- Tested lots of programs
- Used several benchmarks
- No experimental validation and/or cross-platform/protocol comparison (for example, Figure 6 defines accuracy based upon overlap with known exon junctions).
- I think qPCR validation (or microarray data, spike-ins, etc.) would be useful to compare gene expression levels - for example, see validation from Rapport et al. 2013.
- Limited empirical test data (E-MTAB-1728 for processed values; ERR033015 / ERR033016 for raw data; total n = 2): 1 human cell line sample, 1 mouse brain sample, and simulated data.
- In contrast, I ran differential expression benchmarks (Warden et al. 2013) comparing 2-group comparisons with much more data: patient cohort with over 100 samples (ERP001058) as well as a 2-group cell line comparison with triplicates (SRP012607). Likewise, the cell line results also briefly compared RNA-Seq to microarray data in my paper.
- Accordingly, there are no gene list comparisons, and I think gene expression analysis is probably the most popular type of RNA-Seq analysis
- Used strand-specific protocol - not sure how robust findings are for other protocols. For example, I think a lot of data currently being produced is not strand-specific.
- Only compared at paired end alignments, but (for gene expression analysis) single-end data is probably most common and technically sufficient for gene expression analysis (I can't recall the best possible citation for this, but the Warden et al. paper shows STAR single-end and paired-end to be quite similar). Results may differ for PE versus SE alignments. For example, this was the case with Novoalign but not really the case for STAR; however, to be fair, this particular difference could be determined ahead of time from the Novocraft website.

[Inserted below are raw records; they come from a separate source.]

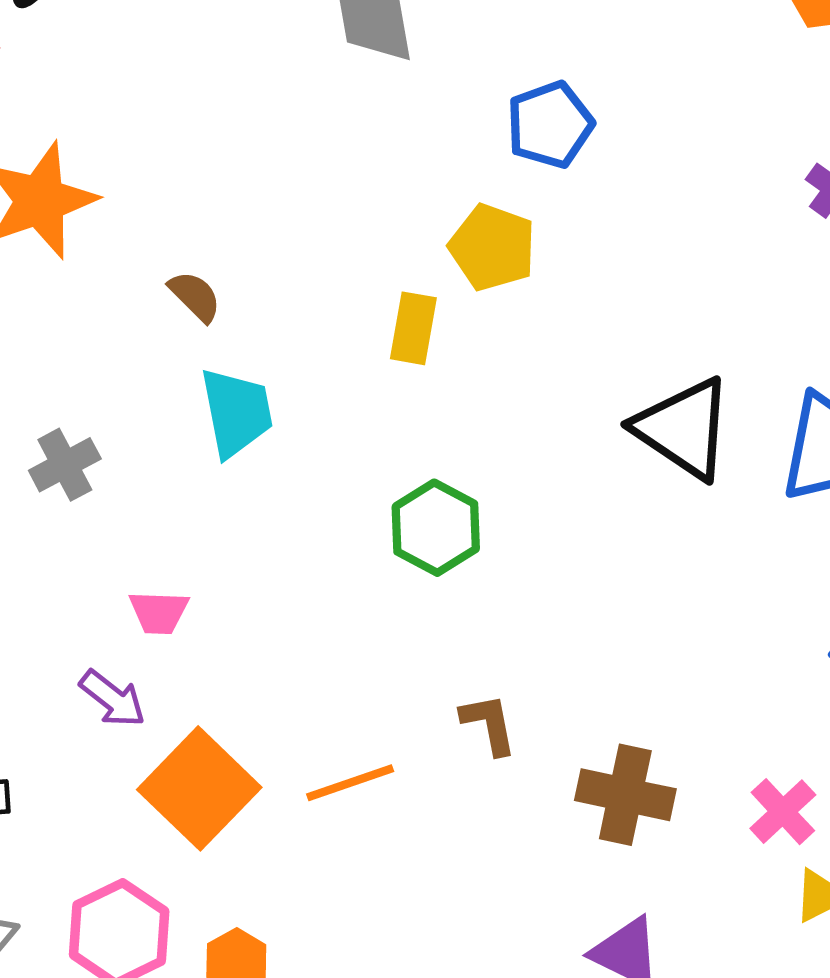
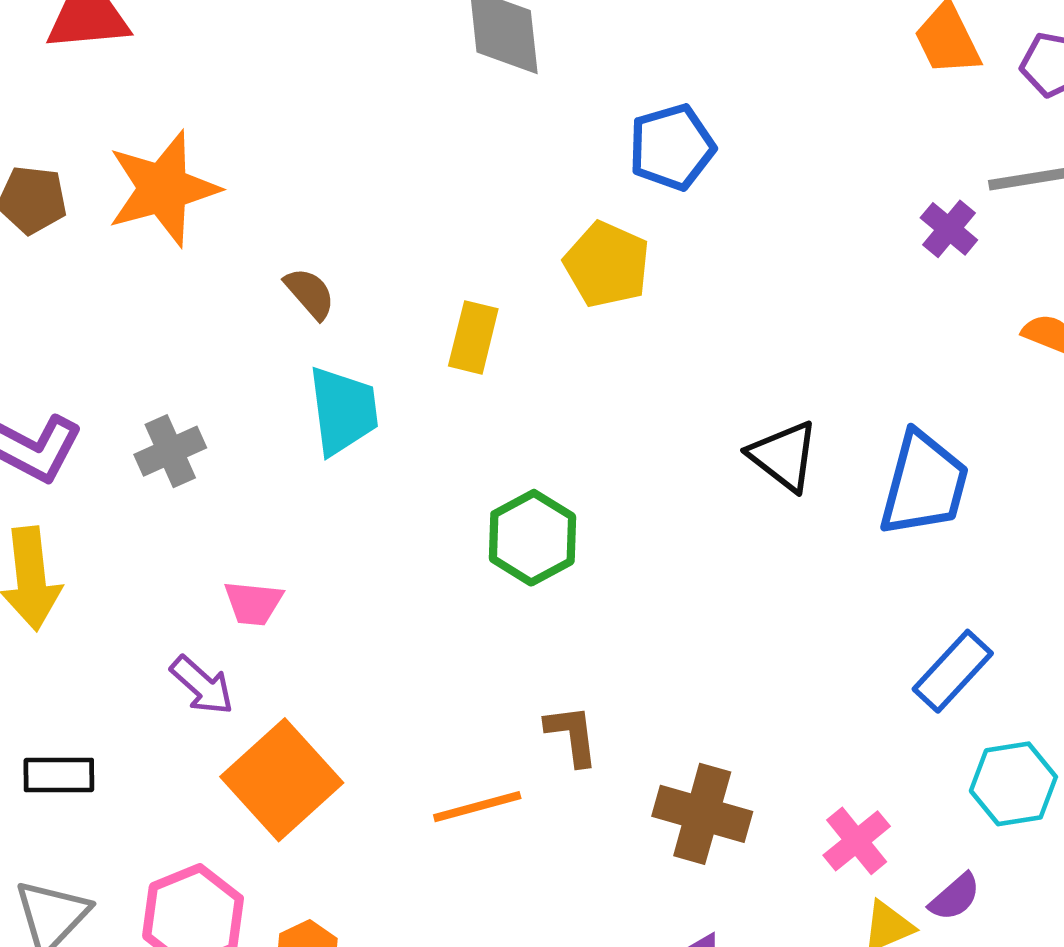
yellow rectangle: (413, 328) -> (473, 337), moved
black triangle: (684, 428) -> (784, 456), size x0.7
orange line: (350, 783) -> (477, 807), moved

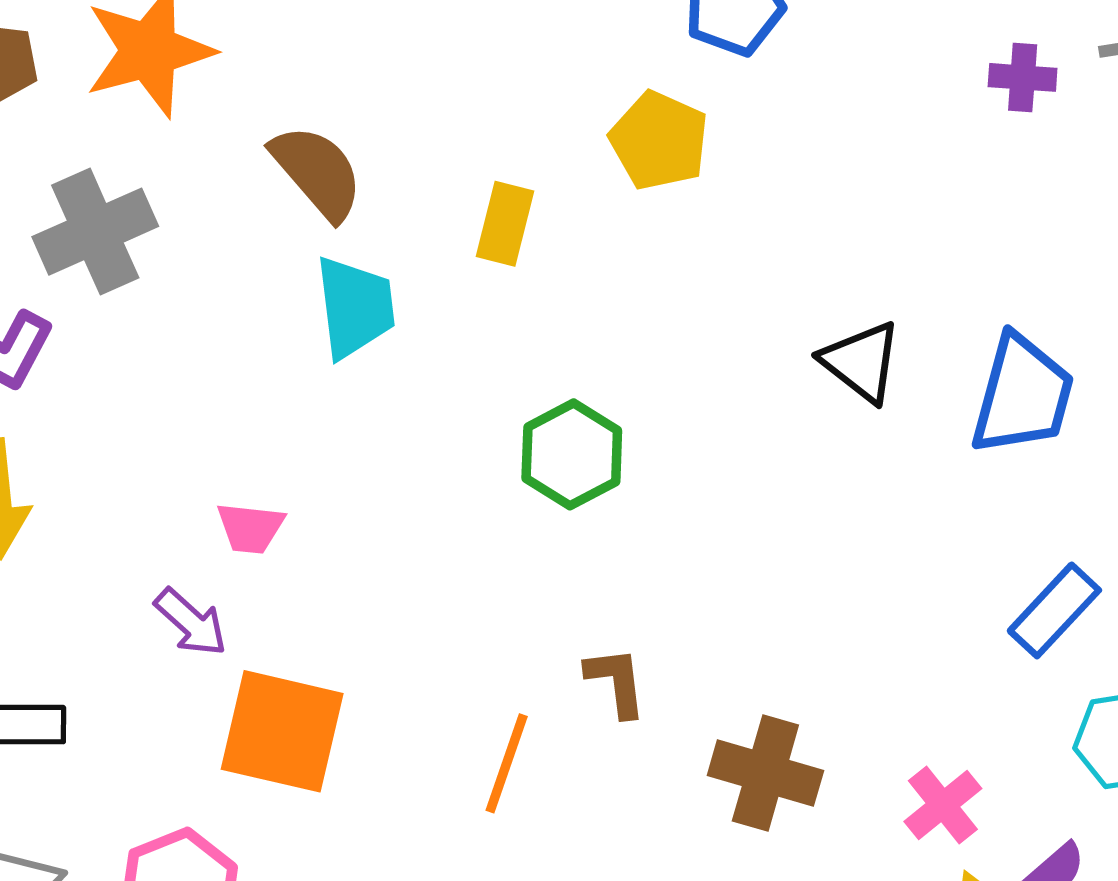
purple cross: (949, 229) -> (1023, 77), moved, turned -36
brown semicircle: (310, 293) -> (317, 172), size x1.6
gray cross: (170, 451) -> (95, 232), moved, size x1.5
orange square: (282, 780) -> (282, 731), turned -35
orange line: (477, 807) -> (507, 763), turned -56

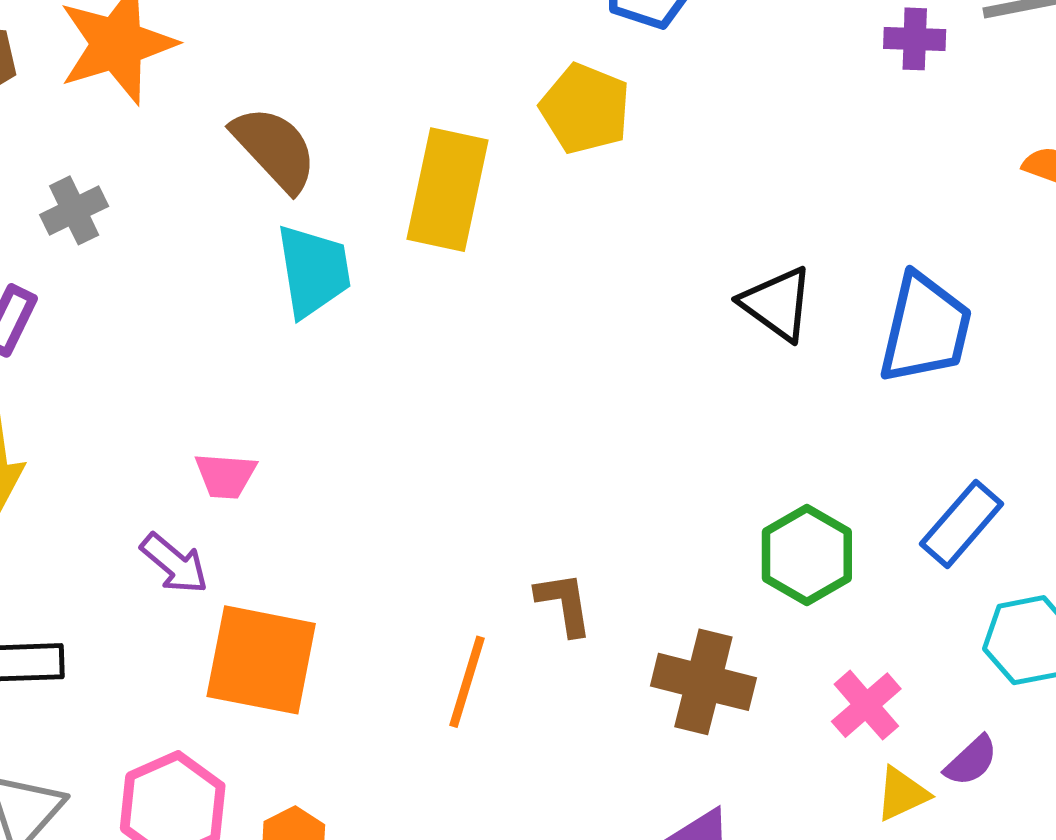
yellow rectangle: (505, 224) -> (448, 190), size x1.6
gray cross: (95, 232) -> (74, 210), size x0.6
green hexagon: (572, 454) -> (807, 555), moved

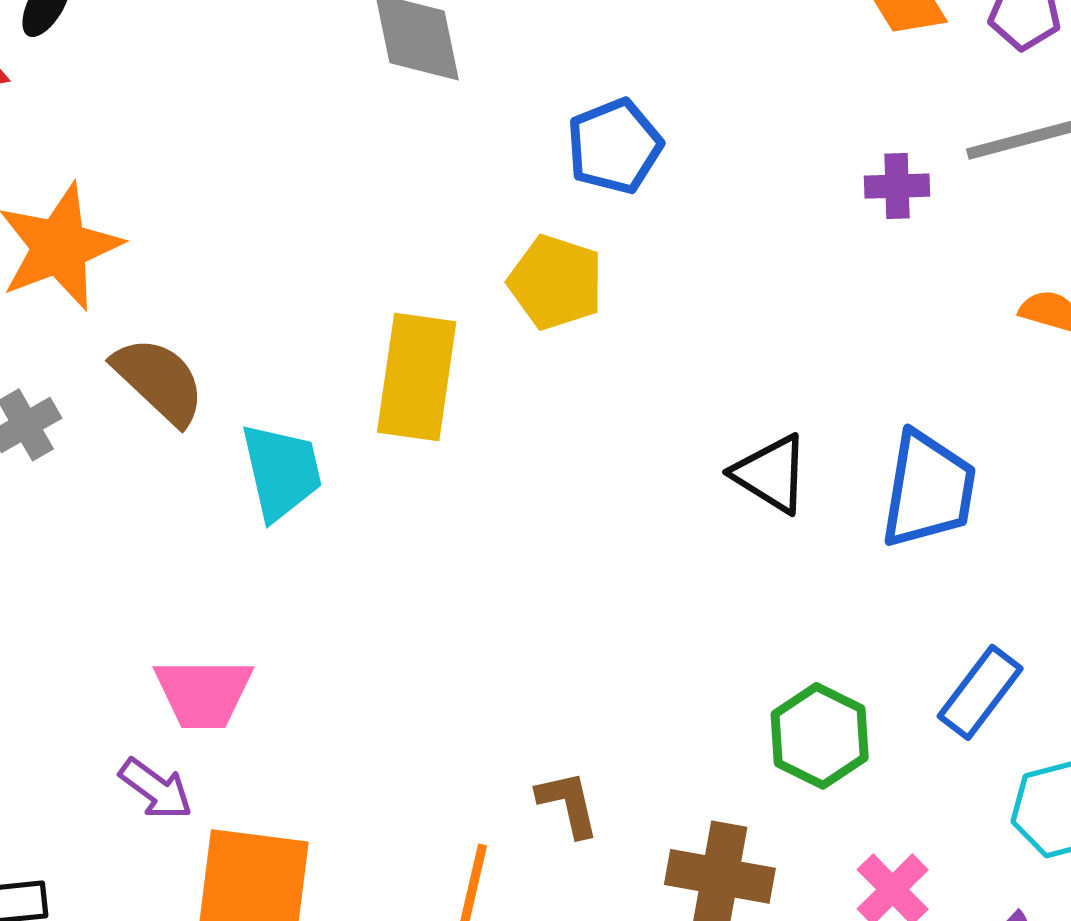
brown semicircle: (275, 149) -> (159, 381), moved
pink trapezoid: (226, 476) -> (203, 693), size x1.5

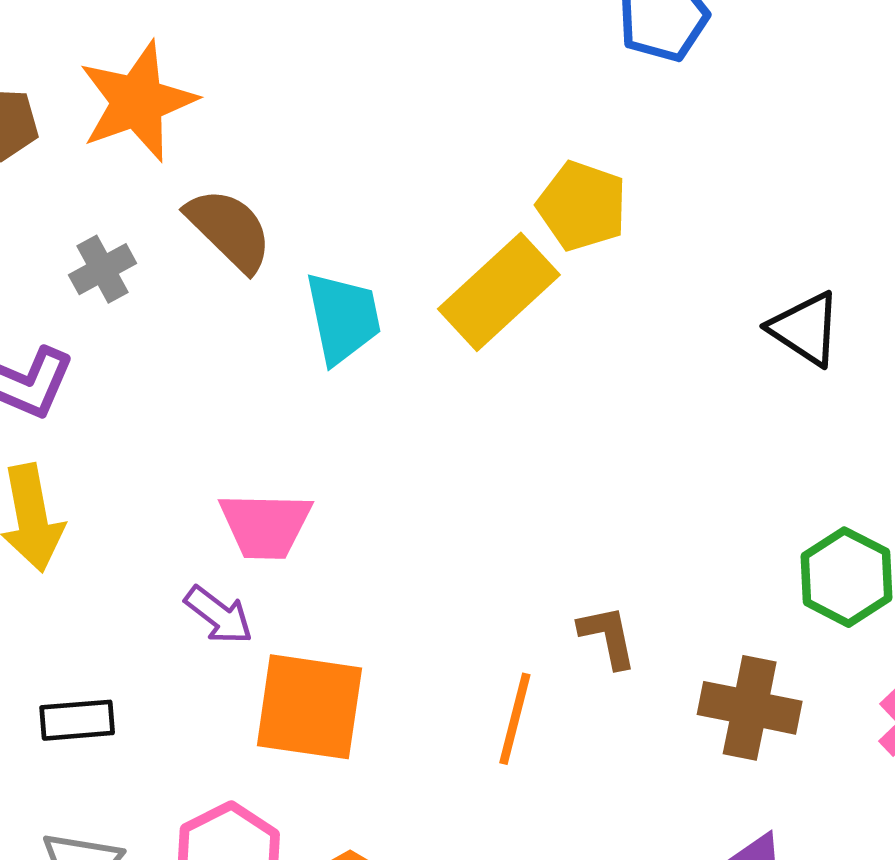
yellow pentagon: (556, 282) -> (582, 206), moved
yellow rectangle: (417, 377) -> (499, 292), moved, turned 38

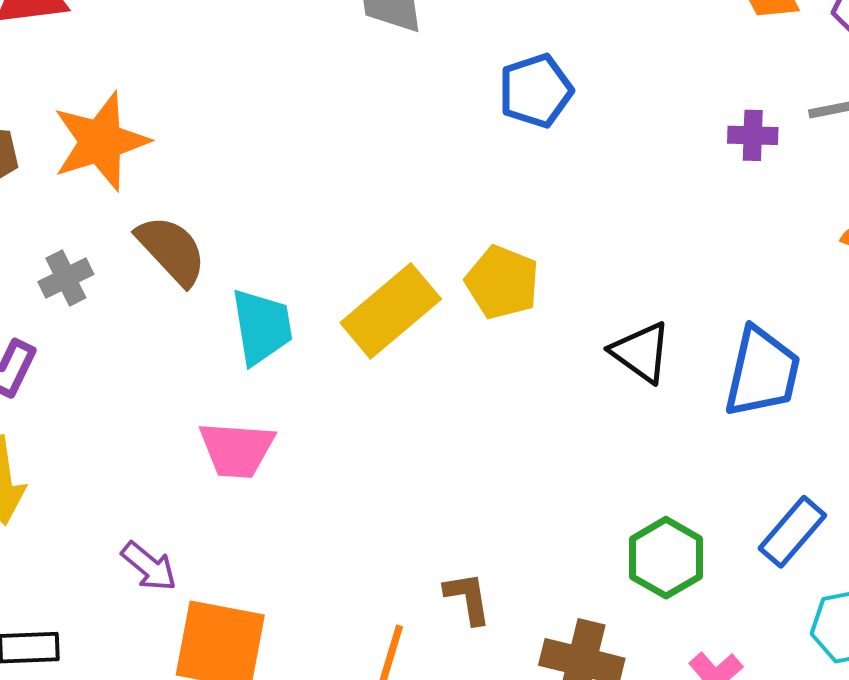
yellow pentagon: (582, 206) -> (502, 282), moved
pink trapezoid: (265, 525) -> (237, 450), moved

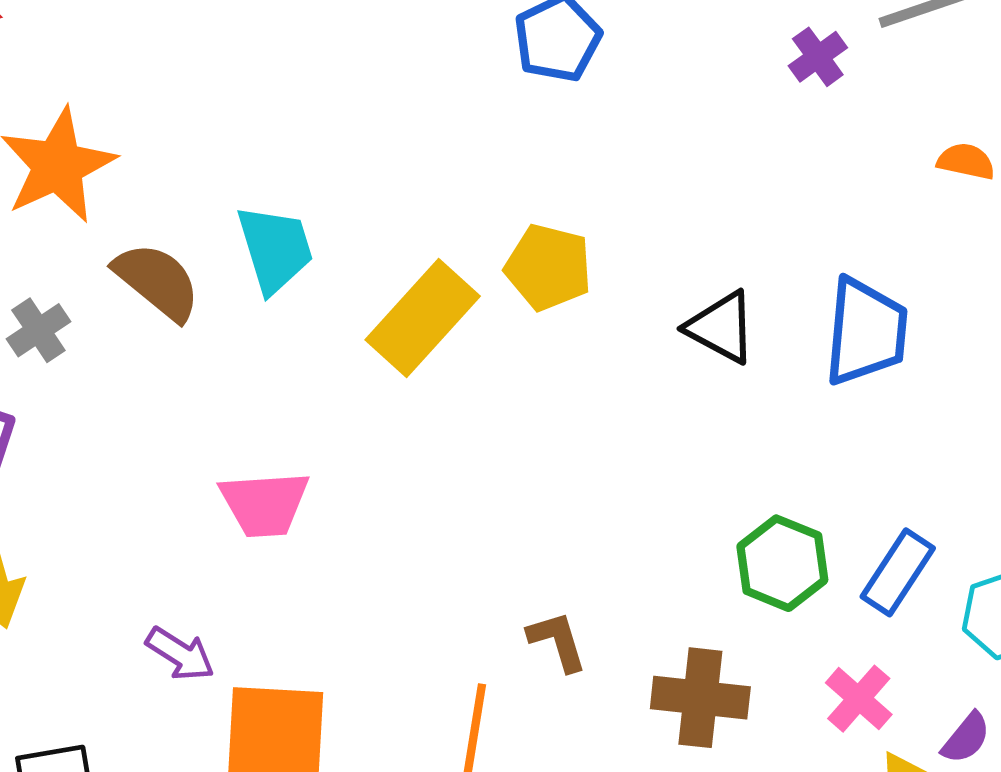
purple cross: (753, 135) -> (818, 57), turned -30
cyan trapezoid: (262, 327) -> (275, 249), moved
blue rectangle: (792, 532) -> (898, 572), moved

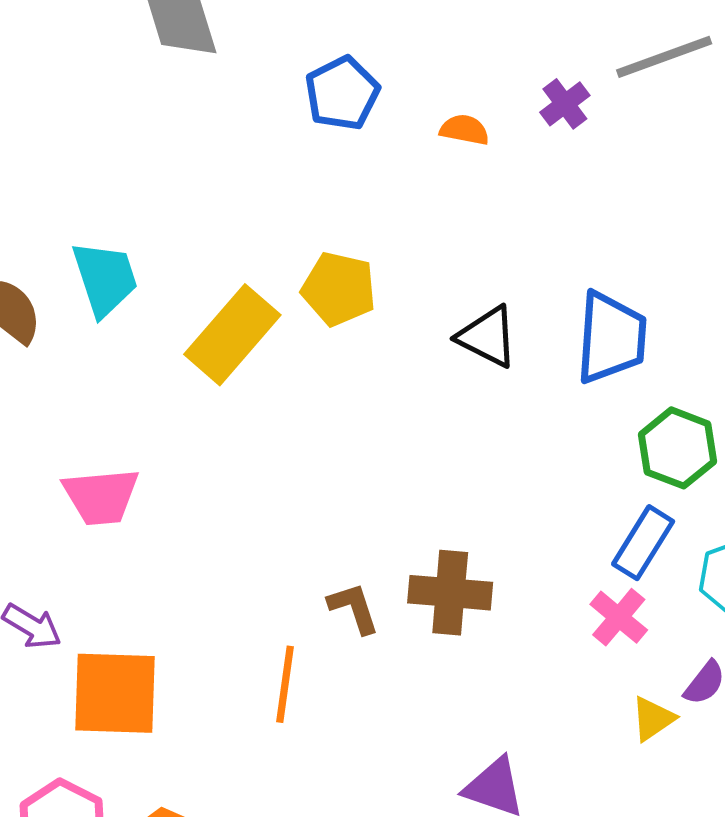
orange semicircle: (966, 161) -> (464, 130), moved
green hexagon: (782, 563) -> (678, 448), moved
brown cross: (700, 698) -> (450, 593), moved
pink cross: (859, 699) -> (619, 617), moved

In practice, I would probably choose between TopHat and STAR (two of the most popular options). I would say that this paper confirms my previous benchmarks showing that these two programs are more or less comparable with each other. When I tested STAR, I noticed some formatting issues: for example, I think the recommended settings weren't sufficient to get it to work with cufflinks, and I think Partek had to do some re-processing to produce the stats in our paper. I assume these problems should be fixable (and I see no technical problem with STAR), but this is why I haven't already switched to using STAR over TopHat on a regular basis.
The result I found potentially interesting is that it seems like STAR may be better than TopHat for variant calling (none of the analysis in the paper that I published can address this question). However, I would want to see some true validation results, and I think that most users are not concerned with this (and even fewer have paired DNA-Seq and RNA-Seq data to distinguish genomic variants from RNA-editing events).
To be fair, I don't think this paper was designed to provide the type of benchmarks I was most interested in seeing. However, I think there was still room to predict testable hypotheses and define accuracy with validation experiments. For example, the authors could have checked how aligners affect splicing events predicted by tools like MATS, MISO, etc. (as long as they produced the samples used in the benchmarks; alternatively, it wouldn't have been too hard to produce some new data for the purpose of being able to perform validation experiments).
Plus, there was a second paper published in the same issue with a number of the same authors (Steijger et al. 2013). So, maybe this paper isn't really meant to be read in isolation. For example, that other paper seems to report considerable discrepancies isoform-level distributions (which matches my own experience that gene-level abundance is preferable for differential expression and splicing event predictions seem more reliable than whole transcript predictions). In short, I would certainly recommend reading both papers - in addition to others like Rapport et al. 2013, Liu et al. 2014, Seyednasrollah et al. 2013, Warden et al. 2013, etc.